YEREVAN — Facing an uproar from Armenia’s leading press freedom groups and independent media outlets, law-enforcement authorities released on Monday Hayk Gevorgian, a veteran editor and correspondent with the pro-opposition daily “Haykakan Zhamanak,” who was arrested on controversial charges on Friday.
Gevorgian linked the case with his professional activities as he walked free from Yerevan’s Nubarashen prison early in the afternoon.
Gevorgian was detained for allegedly hitting and injuring another man with a car driven by him on January 13. The Armenian police say he did not help the middle-aged man, Armen Frangulian, and instead verbally abused him before fleeing the scene.
Frangulian confirmed this version of events in a police video report broadcast by Armenian television over the weekend. Wrapped in a blanket, he said he has still not recovered from the injuries despite spending several days in a Yerevan hospital. The report also featured a hospital doctor saying that those injuries were of “medium gravity.”
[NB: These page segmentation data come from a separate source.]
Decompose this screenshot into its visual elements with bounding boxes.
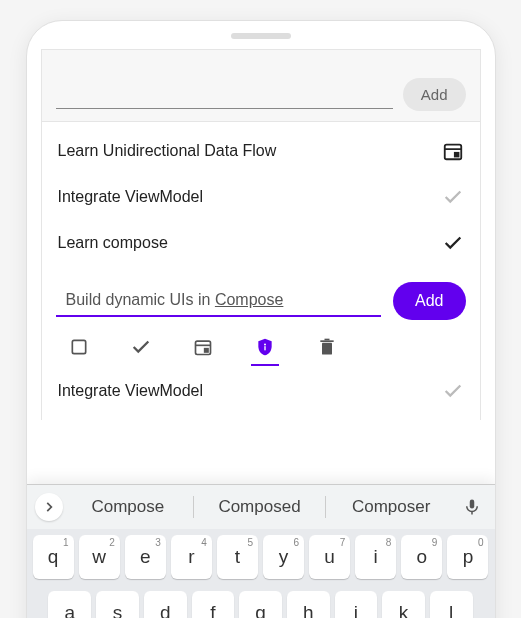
task-label: Learn Unidirectional Data Flow [58, 142, 277, 160]
filter-toolbar [56, 320, 466, 368]
suggestion[interactable]: Compose [67, 497, 190, 517]
input-text-prefix: Build dynamic UIs in [66, 291, 215, 308]
key-q[interactable]: q1 [41, 535, 74, 579]
key-o[interactable]: o9 [401, 535, 442, 579]
separator [193, 496, 194, 518]
shield-icon[interactable] [252, 334, 278, 360]
check-icon[interactable] [128, 334, 154, 360]
trash-icon[interactable] [314, 334, 340, 360]
svg-rect-3 [72, 340, 85, 353]
phone-speaker [231, 33, 291, 39]
key-k[interactable]: k [382, 591, 425, 618]
key-w[interactable]: w2 [79, 535, 120, 579]
separator [325, 496, 326, 518]
list-item[interactable]: Learn Unidirectional Data Flow [56, 128, 466, 174]
svg-rect-2 [454, 153, 458, 157]
new-task-input[interactable] [56, 80, 393, 109]
add-button-disabled[interactable]: Add [403, 78, 466, 111]
key-d[interactable]: d [144, 591, 187, 618]
svg-point-7 [264, 344, 266, 346]
soft-keyboard: Compose Composed Composer q1w2e3r4t5y6u7… [41, 484, 481, 618]
key-t[interactable]: t5 [217, 535, 258, 579]
key-u[interactable]: u7 [309, 535, 350, 579]
check-icon[interactable] [442, 186, 464, 208]
task-list-2: Integrate ViewModel [41, 368, 481, 420]
task-label: Learn compose [58, 234, 168, 252]
focused-task-input[interactable]: Build dynamic UIs in Compose [56, 285, 382, 317]
svg-rect-10 [320, 340, 333, 342]
key-i[interactable]: i8 [355, 535, 396, 579]
keyboard-row-2: asdfghikl [41, 585, 481, 618]
key-i[interactable]: i [335, 591, 378, 618]
key-s[interactable]: s [96, 591, 139, 618]
key-a[interactable]: a [48, 591, 91, 618]
calendar-icon[interactable] [190, 334, 216, 360]
task-label: Integrate ViewModel [58, 382, 204, 400]
list-item[interactable]: Learn compose [56, 220, 466, 266]
suggestion[interactable]: Composed [198, 497, 321, 517]
phone-frame: Add Learn Unidirectional Data Flow Integ… [26, 20, 496, 618]
mic-icon[interactable] [457, 496, 481, 518]
key-l[interactable]: l [430, 591, 473, 618]
suggestion[interactable]: Composer [330, 497, 453, 517]
chevron-right-icon[interactable] [41, 493, 63, 521]
key-y[interactable]: y6 [263, 535, 304, 579]
task-list: Learn Unidirectional Data Flow Integrate… [41, 122, 481, 272]
list-item[interactable]: Integrate ViewModel [56, 174, 466, 220]
input-text-selection: Compose [215, 291, 283, 308]
svg-rect-8 [264, 346, 265, 350]
calendar-icon[interactable] [442, 140, 464, 162]
key-f[interactable]: f [192, 591, 235, 618]
check-icon[interactable] [442, 232, 464, 254]
add-button[interactable]: Add [393, 282, 465, 320]
checkbox-icon[interactable] [66, 334, 92, 360]
svg-rect-9 [322, 343, 332, 355]
svg-rect-11 [324, 339, 329, 341]
check-icon[interactable] [442, 380, 464, 402]
focused-input-section: Build dynamic UIs in Compose Add [41, 272, 481, 368]
task-label: Integrate ViewModel [58, 188, 204, 206]
key-r[interactable]: r4 [171, 535, 212, 579]
key-h[interactable]: h [287, 591, 330, 618]
keyboard-row-1: q1w2e3r4t5y6u7i8o9p0 [41, 529, 481, 585]
top-input-section: Add [41, 49, 481, 122]
key-g[interactable]: g [239, 591, 282, 618]
list-item[interactable]: Integrate ViewModel [56, 368, 466, 414]
key-p[interactable]: p0 [447, 535, 480, 579]
app-screen: Add Learn Unidirectional Data Flow Integ… [41, 49, 481, 618]
svg-rect-12 [469, 500, 474, 509]
suggestion-bar: Compose Composed Composer [41, 485, 481, 529]
svg-rect-6 [204, 349, 207, 352]
key-e[interactable]: e3 [125, 535, 166, 579]
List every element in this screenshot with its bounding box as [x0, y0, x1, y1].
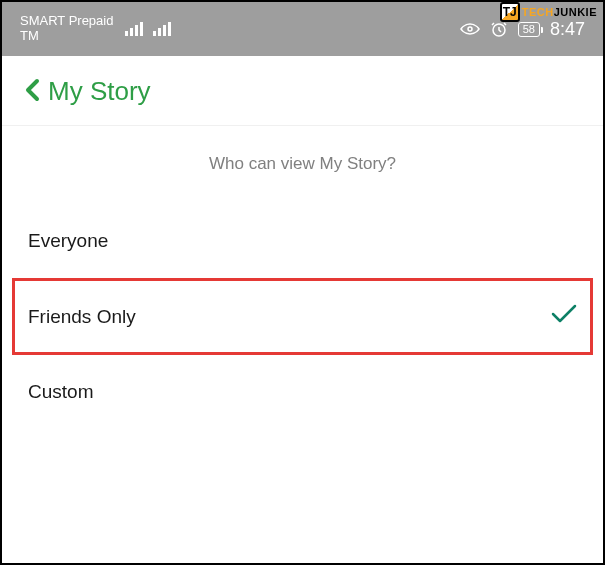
- eye-icon: [460, 22, 480, 36]
- alarm-icon: [490, 20, 508, 38]
- signal-icon: [125, 22, 143, 36]
- carrier-line1: SMART Prepaid: [20, 14, 113, 29]
- watermark-logo: TJ: [500, 2, 520, 22]
- section-subtitle: Who can view My Story?: [2, 126, 603, 204]
- option-label: Friends Only: [28, 306, 136, 328]
- nav-header: My Story: [2, 56, 603, 126]
- watermark-brand: TECHJUNKIE: [522, 6, 597, 18]
- option-custom[interactable]: Custom: [12, 355, 593, 429]
- battery-indicator: 58: [518, 22, 540, 37]
- option-label: Everyone: [28, 230, 108, 252]
- watermark-brand-second: JUNKIE: [554, 6, 597, 18]
- carrier-line2: TM: [20, 29, 113, 44]
- option-friends-only[interactable]: Friends Only: [12, 278, 593, 355]
- page-title: My Story: [48, 76, 151, 107]
- option-label: Custom: [28, 381, 93, 403]
- back-button[interactable]: [24, 78, 40, 106]
- option-everyone[interactable]: Everyone: [12, 204, 593, 278]
- status-left: SMART Prepaid TM: [20, 14, 171, 44]
- options-list: Everyone Friends Only Custom: [2, 204, 603, 429]
- svg-point-0: [468, 27, 472, 31]
- carrier-label: SMART Prepaid TM: [20, 14, 113, 44]
- watermark: TJ TECHJUNKIE: [500, 2, 597, 22]
- checkmark-icon: [551, 304, 577, 329]
- signal-icon: [153, 22, 171, 36]
- signal-icons: [125, 22, 171, 36]
- watermark-brand-first: TECH: [522, 6, 554, 18]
Nikol Pashinian, the “Haykakan Zhamanak” editor dismissed those claims and claimed that the incident was a police provocation organized in retaliation for Gevorgian’s scathing articles about Vladimir Gasparian, the chief of the national police. One of those articles was published on January 13.
Gevorgian likewise alleged personal retribution by Gasparian after his release. “They just wanted to show what happens to those who write negative things about him,” he told RFE/RL’s Armenian service (Azatutyun.am) outside the Nubarashen jail. “This is simply persecution.”
“I had no doubts that they will arrest me because, thank God, I know the intellectual level of that [law-enforcement] system very well,” he said. “They prepared the arrest for 20 days. Even in those circumstances they did it with huge violations, which made my dream come true.”
Gevorgian at the same time refused to comment on details of the January 13 incident. “They will commit more mistakes during their further investigation and the trial. If I recount details now they may avoid some of those mistakes,” he explained.
The Yerevan Press Club and the Armenian Committee to Protest Freedom of Speech in a joint statement expressed outrage at the police actions. “For more than ten days Hayk Gevorgian was on the police wanted list while continuing his journalistic activities and entering government buildings,” said the statement issued on Saturday.
The two media watchdogs also described as “fairly plausible” the “Haykakan Zhamanak” claims that Gevorgian was prosecuted for his coverage of the police and Gasparian in particular.